I flew across an ocean to get to this audition [laughs]. Money I did not have at the time. I walked up to my mom, who was having a beer at a cafe, and grabbed her arm. I said, "I'm in trouble." It was a four hour conversation on trying to coordinate planes, and [I ended] up spending the night in Texas because all of the Southern California airports were closed. Made the audition with 30 minutes to spare. When I sat down on the couch, I didn't know if I should be hungry or tired or what. I think it might have helped me actually in the audition, to be confused and loose. But that was probably the most outrageous thing.
How did you feel when you learned you landed the part?
I had my hand in a box of Cheerios, and my agent was like, "You've got it." And I just started screaming. I think he knew I'd call him back. I was excited! I was really excited!
What happened to the Cheerios?
I didn't care! [laughs] It was a good day.

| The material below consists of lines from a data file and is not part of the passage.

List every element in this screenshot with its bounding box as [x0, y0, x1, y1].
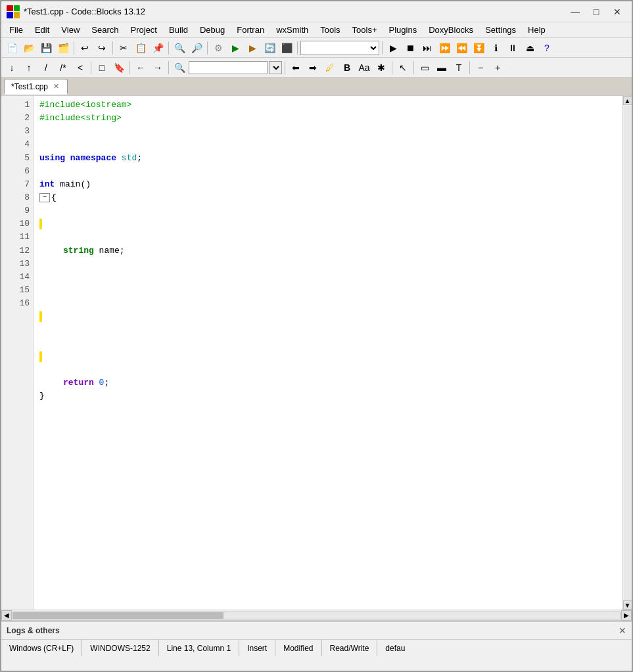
- debug-start-button[interactable]: ▶: [385, 40, 401, 56]
- tb2-btn5[interactable]: <: [72, 60, 88, 76]
- debug-step-button[interactable]: ⏩: [436, 40, 452, 56]
- tb2-btn1[interactable]: ↓: [4, 60, 20, 76]
- debug-abort-button[interactable]: ⏏: [522, 40, 538, 56]
- menu-build[interactable]: Build: [164, 24, 193, 36]
- line-num-8: 8: [5, 191, 30, 204]
- yellow-13: [39, 351, 42, 362]
- scroll-up-arrow[interactable]: ▲: [623, 96, 632, 105]
- tb2-text-btn[interactable]: T: [451, 60, 467, 76]
- copy-button[interactable]: 📋: [133, 40, 149, 56]
- redo-button[interactable]: ↪: [94, 40, 110, 56]
- h-scroll-track[interactable]: [12, 612, 621, 619]
- tb2-minus-btn[interactable]: −: [473, 60, 488, 76]
- toolbar2-sep-7: [469, 61, 470, 74]
- code-line-6: [39, 165, 617, 178]
- search-dropdown[interactable]: [269, 61, 282, 74]
- menu-doxyblocks[interactable]: DoxyBlocks: [423, 24, 479, 36]
- tb2-star-btn[interactable]: ✱: [373, 60, 389, 76]
- menu-project[interactable]: Project: [126, 24, 162, 36]
- menu-help[interactable]: Help: [523, 24, 551, 36]
- tb2-comment-btn[interactable]: /: [38, 60, 54, 76]
- search-input[interactable]: [189, 61, 268, 74]
- menu-settings[interactable]: Settings: [480, 24, 521, 36]
- toolbar-row-1: 📄 📂 💾 🗂️ ↩ ↪ ✂ 📋 📌 🔍 🔎 ⚙ ▶ ▶ 🔄 ⬛ ▶ ⏹ ⏭ ⏩…: [1, 38, 632, 58]
- save-button[interactable]: 💾: [38, 40, 54, 56]
- tb2-cursor-btn[interactable]: ↖: [395, 60, 411, 76]
- logs-close-button[interactable]: ✕: [619, 625, 626, 636]
- code-area[interactable]: #include<iostream> #include<string> usin…: [34, 96, 622, 610]
- tb2-fwd-btn[interactable]: ➡: [305, 60, 321, 76]
- tb2-highlight-btn[interactable]: 🖊: [322, 60, 338, 76]
- menu-debug[interactable]: Debug: [195, 24, 230, 36]
- tb2-jump-next[interactable]: →: [150, 60, 166, 76]
- rebuild-button[interactable]: 🔄: [262, 40, 277, 56]
- close-button[interactable]: ✕: [608, 4, 626, 20]
- debug-stop-button[interactable]: ⏹: [402, 40, 418, 56]
- debug-next-button[interactable]: ⏭: [419, 40, 435, 56]
- scroll-right-arrow[interactable]: ▶: [621, 610, 632, 621]
- toolbar2-sep-1: [91, 61, 91, 74]
- build-compile-button[interactable]: ⚙: [210, 40, 226, 56]
- logs-title: Logs & others: [7, 626, 60, 635]
- window-controls: — □ ✕: [566, 4, 626, 20]
- new-file-button[interactable]: 📄: [4, 40, 20, 56]
- code-line-16: [39, 403, 617, 416]
- tab-test1cpp[interactable]: *Test1.cpp ✕: [4, 79, 68, 95]
- tb2-split2[interactable]: ▬: [434, 60, 450, 76]
- status-extra: defau: [377, 640, 413, 656]
- semicolon-5: ;: [137, 152, 142, 165]
- menu-plugins[interactable]: Plugins: [384, 24, 423, 36]
- tb2-back-btn[interactable]: ⬅: [288, 60, 304, 76]
- fold-marker-8[interactable]: −: [39, 193, 50, 202]
- tb2-split1[interactable]: ▭: [417, 60, 433, 76]
- tb2-btn2[interactable]: ↑: [21, 60, 37, 76]
- run-button[interactable]: ▶: [227, 40, 243, 56]
- menu-tools[interactable]: Tools: [315, 24, 345, 36]
- tab-bar: *Test1.cpp ✕: [1, 78, 632, 96]
- cut-button[interactable]: ✂: [116, 40, 131, 56]
- debug-info-button[interactable]: ℹ: [488, 40, 504, 56]
- tb2-bookmark-img[interactable]: 🔖: [111, 60, 127, 76]
- tb2-search-input-btn[interactable]: 🔍: [172, 60, 187, 76]
- scroll-track[interactable]: [624, 106, 632, 600]
- close-brace: }: [39, 390, 45, 403]
- tb2-bold-btn[interactable]: B: [339, 60, 355, 76]
- std-name: std: [122, 152, 137, 165]
- menu-wxsmith[interactable]: wxSmith: [271, 24, 314, 36]
- undo-button[interactable]: ↩: [77, 40, 93, 56]
- scroll-down-arrow[interactable]: ▼: [623, 600, 632, 610]
- tb2-jump-prev[interactable]: ←: [133, 60, 149, 76]
- tab-close-btn[interactable]: ✕: [52, 82, 60, 91]
- scroll-left-arrow[interactable]: ◀: [1, 610, 12, 621]
- maximize-button[interactable]: □: [587, 4, 605, 20]
- line-num-6: 6: [5, 165, 30, 178]
- menu-view[interactable]: View: [56, 24, 85, 36]
- stop-button[interactable]: ⬛: [279, 40, 294, 56]
- menu-tools-plus[interactable]: Tools+: [347, 24, 383, 36]
- code-line-3: [39, 125, 617, 138]
- open-file-button[interactable]: 📂: [21, 40, 37, 56]
- save-all-button[interactable]: 🗂️: [55, 40, 71, 56]
- menu-search[interactable]: Search: [86, 24, 124, 36]
- menu-file[interactable]: File: [4, 24, 28, 36]
- replace-button[interactable]: 🔎: [189, 40, 204, 56]
- tb2-plus-btn[interactable]: +: [490, 60, 505, 76]
- build-target-dropdown[interactable]: [300, 41, 379, 55]
- line-num-2: 2: [5, 112, 30, 125]
- paste-button[interactable]: 📌: [150, 40, 166, 56]
- debug-run-to-cursor[interactable]: ⏬: [471, 40, 486, 56]
- debug-pause-button[interactable]: ⏸: [505, 40, 521, 56]
- tb2-bookmark-toggle[interactable]: □: [94, 60, 110, 76]
- tb2-case-btn[interactable]: Aa: [356, 60, 372, 76]
- horizontal-scrollbar[interactable]: ◀ ▶: [1, 610, 632, 620]
- find-button[interactable]: 🔍: [172, 40, 187, 56]
- status-line-ending: Windows (CR+LF): [1, 640, 82, 656]
- right-scrollbar[interactable]: ▲ ▼: [622, 96, 632, 610]
- build-run-button[interactable]: ▶: [245, 40, 260, 56]
- menu-edit[interactable]: Edit: [30, 24, 55, 36]
- debug-step-out-button[interactable]: ⏪: [454, 40, 469, 56]
- help-button[interactable]: ?: [539, 40, 555, 56]
- minimize-button[interactable]: —: [566, 4, 584, 20]
- menu-fortran[interactable]: Fortran: [231, 24, 270, 36]
- tb2-uncomment-btn[interactable]: /*: [55, 60, 71, 76]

What did you think about learning a variety of languages for your role?
Fun! I had a good time. They had a tutor for the different languages come in and talk. I just love that kind of stuff, don't you know? Like that's the great thing about being an actor. Like you play somebody who knows how to play guitar, you get to learn a little bit of guitar. It's fun.
Which language was the hardest for you?
Just the way it feels in your mouth and your throat.
Is there any skill you would like a movie role to force you into doing? Like, "I'd like to fly a plane, so I'd better go land a gig as a pilot"?
Sure, I'd like to fly a plane. I can shoot a gun, so I'd like to shoot a gun sometime. I want to do a little bit of everything. I would love to play a singer. Coal Miner's Daughter...that's one of my favorite movies in the world. I'd love to play a country singer at some point. I can't believe I'm saying this out loud! [laughs]
Do you hit the karaoke bars?
See, the thing about playing a singer is you'd probably be lip-synching. [laughs] You don't want me to sing! But I was always told, like, if an audition calls for singing, you should go in and sing your heart out until they say that you don't know what you're doing. You know? Let them say no before you say no. [pauses] Which they did. At my Juilliard audition...you have to pick a song to sing. And, of course, I would pick like a Frank Sinatra song. I don't know why. But I sang like two bars of it, and he goes, "That's enough." I was sure I'd be going to school somewhere else.